In the past several years, our luncheon series has focused on world affairs, recognizing that in the absence of a World Affairs Council in the region, there are not many opportunities to hear experts shed light on the hot spots and hot issues that are on the table in this increasingly interdependent world. We have come to know that interdependence is our reality—not a dream nor a hope; that it is sometimes negative and sometimes positive, and that it challenges us, giving us a new responsibility—to know what is going on, not just in our community or our nation, but in places that we have never been to and may, indeed, never be too. We’ve learned from environmentalists that our physical world is interdependent and thus requires certain behaviors that reflect our respect for those who may be harmed by our actions. We must take the same measures in the political and social world.

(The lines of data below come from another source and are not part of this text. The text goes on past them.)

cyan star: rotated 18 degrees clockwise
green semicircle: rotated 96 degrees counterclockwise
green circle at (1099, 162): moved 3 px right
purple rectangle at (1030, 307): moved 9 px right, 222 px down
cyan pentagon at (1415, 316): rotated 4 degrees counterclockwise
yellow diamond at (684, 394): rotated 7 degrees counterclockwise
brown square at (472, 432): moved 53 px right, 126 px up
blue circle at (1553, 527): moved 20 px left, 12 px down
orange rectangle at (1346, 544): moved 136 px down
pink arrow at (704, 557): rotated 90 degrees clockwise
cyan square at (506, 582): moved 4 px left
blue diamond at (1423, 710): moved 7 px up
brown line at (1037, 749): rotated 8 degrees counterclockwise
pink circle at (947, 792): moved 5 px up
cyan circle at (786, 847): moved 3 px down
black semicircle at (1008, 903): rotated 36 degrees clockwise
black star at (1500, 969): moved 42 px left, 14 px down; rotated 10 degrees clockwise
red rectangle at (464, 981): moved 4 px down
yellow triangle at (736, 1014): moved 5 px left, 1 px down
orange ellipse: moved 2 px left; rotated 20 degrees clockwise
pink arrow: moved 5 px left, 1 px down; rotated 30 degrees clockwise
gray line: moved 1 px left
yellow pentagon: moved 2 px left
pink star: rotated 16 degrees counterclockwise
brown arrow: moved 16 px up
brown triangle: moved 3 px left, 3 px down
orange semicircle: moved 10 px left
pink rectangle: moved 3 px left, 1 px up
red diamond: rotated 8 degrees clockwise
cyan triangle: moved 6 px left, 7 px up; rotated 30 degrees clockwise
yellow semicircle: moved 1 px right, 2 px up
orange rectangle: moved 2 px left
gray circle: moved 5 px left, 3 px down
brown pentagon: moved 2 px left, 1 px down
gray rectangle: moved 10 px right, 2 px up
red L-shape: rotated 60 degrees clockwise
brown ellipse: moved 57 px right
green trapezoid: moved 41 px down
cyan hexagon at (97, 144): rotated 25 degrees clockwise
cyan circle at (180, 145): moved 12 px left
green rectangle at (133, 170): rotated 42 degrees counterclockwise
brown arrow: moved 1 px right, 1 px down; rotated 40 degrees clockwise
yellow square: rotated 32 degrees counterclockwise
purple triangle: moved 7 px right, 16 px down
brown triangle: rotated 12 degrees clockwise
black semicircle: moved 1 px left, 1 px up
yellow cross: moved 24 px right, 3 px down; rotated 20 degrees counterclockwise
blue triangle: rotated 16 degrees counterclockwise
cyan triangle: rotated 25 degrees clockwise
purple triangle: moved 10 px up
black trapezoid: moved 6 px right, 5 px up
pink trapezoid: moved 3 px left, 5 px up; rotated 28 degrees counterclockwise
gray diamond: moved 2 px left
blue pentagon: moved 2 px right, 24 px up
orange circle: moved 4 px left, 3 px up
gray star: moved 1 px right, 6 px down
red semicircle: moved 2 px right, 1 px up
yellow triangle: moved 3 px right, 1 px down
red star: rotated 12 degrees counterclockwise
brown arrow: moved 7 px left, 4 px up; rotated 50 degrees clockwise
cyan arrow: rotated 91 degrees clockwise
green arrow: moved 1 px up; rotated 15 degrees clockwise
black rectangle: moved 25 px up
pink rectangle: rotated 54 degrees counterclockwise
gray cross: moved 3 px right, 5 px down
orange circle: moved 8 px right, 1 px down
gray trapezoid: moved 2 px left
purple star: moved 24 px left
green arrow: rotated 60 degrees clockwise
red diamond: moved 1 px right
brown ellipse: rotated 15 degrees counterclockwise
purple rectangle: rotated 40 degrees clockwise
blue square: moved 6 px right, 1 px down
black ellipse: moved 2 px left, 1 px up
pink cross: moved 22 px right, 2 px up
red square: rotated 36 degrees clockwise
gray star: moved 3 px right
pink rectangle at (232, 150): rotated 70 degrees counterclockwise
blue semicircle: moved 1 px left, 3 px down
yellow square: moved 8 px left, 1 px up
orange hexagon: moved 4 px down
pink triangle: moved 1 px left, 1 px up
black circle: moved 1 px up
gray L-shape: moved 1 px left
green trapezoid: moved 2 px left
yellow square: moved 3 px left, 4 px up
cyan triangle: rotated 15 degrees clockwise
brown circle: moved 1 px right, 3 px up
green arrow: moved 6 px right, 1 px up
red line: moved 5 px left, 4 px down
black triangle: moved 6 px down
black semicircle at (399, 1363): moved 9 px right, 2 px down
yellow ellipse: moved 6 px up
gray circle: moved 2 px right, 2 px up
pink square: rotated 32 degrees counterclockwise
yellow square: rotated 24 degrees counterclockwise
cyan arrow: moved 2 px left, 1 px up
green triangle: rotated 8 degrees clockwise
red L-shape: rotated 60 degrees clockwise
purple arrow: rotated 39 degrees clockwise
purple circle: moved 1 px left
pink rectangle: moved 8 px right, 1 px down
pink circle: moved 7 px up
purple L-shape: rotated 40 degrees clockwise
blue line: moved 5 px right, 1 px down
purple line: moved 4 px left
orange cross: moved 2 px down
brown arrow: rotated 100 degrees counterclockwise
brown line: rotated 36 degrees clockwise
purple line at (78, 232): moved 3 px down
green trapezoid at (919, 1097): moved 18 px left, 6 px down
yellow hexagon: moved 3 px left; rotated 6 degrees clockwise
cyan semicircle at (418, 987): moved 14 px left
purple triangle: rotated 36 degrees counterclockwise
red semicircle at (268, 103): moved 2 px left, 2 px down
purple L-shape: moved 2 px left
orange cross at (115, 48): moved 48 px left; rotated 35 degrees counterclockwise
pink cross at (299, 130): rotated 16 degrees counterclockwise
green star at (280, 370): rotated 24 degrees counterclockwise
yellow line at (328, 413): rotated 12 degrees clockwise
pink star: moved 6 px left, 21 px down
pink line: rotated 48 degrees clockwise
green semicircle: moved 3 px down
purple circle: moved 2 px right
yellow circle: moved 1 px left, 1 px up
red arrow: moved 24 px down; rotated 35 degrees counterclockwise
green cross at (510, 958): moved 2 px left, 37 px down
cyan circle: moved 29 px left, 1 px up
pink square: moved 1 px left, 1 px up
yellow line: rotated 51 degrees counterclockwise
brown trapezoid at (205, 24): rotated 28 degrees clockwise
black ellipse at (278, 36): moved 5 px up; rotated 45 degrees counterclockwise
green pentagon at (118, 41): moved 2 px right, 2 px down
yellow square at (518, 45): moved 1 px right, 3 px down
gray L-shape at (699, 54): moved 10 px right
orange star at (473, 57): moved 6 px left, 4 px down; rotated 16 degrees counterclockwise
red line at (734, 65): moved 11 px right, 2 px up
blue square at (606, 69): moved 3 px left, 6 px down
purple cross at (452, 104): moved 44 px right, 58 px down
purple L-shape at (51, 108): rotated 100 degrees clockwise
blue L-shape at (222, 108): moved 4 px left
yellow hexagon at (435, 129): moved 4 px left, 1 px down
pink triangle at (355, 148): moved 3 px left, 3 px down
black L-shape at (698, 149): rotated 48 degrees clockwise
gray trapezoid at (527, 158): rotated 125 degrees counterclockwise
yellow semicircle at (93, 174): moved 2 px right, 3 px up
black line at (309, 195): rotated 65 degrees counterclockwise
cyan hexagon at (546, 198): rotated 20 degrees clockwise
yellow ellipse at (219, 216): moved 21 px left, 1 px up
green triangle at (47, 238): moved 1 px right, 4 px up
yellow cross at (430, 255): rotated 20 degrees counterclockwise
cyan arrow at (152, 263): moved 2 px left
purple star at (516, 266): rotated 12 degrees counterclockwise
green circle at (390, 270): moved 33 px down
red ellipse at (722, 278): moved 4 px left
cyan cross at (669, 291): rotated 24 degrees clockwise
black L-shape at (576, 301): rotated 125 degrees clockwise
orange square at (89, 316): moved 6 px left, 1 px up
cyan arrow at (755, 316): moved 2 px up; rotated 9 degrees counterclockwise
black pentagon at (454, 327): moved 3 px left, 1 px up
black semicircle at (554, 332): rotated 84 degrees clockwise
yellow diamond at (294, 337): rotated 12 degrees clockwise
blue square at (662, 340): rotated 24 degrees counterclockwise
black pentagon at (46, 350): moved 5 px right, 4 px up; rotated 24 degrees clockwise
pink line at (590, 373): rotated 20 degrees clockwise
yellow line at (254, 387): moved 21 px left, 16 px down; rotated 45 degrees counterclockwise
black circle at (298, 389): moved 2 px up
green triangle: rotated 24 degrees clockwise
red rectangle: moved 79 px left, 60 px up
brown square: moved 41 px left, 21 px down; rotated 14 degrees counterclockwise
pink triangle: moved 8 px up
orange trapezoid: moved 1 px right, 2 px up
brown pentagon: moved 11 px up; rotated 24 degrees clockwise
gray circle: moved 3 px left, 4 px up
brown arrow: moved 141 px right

It begins with understanding and to that end the Schemel Forum is proud to have the world as our focus in the luncheon series and to refer to the series hereafter as World Affairs Briefings. We offer this program as a modest effort to illuminate the citizens of our region to the very urgent realities of 21st century interdependence.
And so, appropriately, we launch our series with one of the most perplexing challenges of this time in history: our relationship with Iran. We welcome Mehdi Khalaji here today to give us a better understanding of Iran today and in particular it’s very troubling relationship with the United States.
Mehdi Khalaji is a senior fellow at the Washington Institute for Near East Policy, focusing on Iranian politics and the Shiite groups in the Middle East. A Shiite theologian by training, Mr. Khalaji has also served on the editorial boards of two prominent Iranian periodicals and produced for the BBC as well as US Government’s Persian news service. We are very fortunate to have him with us today. Please join me in welcoming Mr. Khalaji, who will discuss with us “The US-Iran Relationship Dilemma: The Hard Core of Iran’s Foreign Policy.”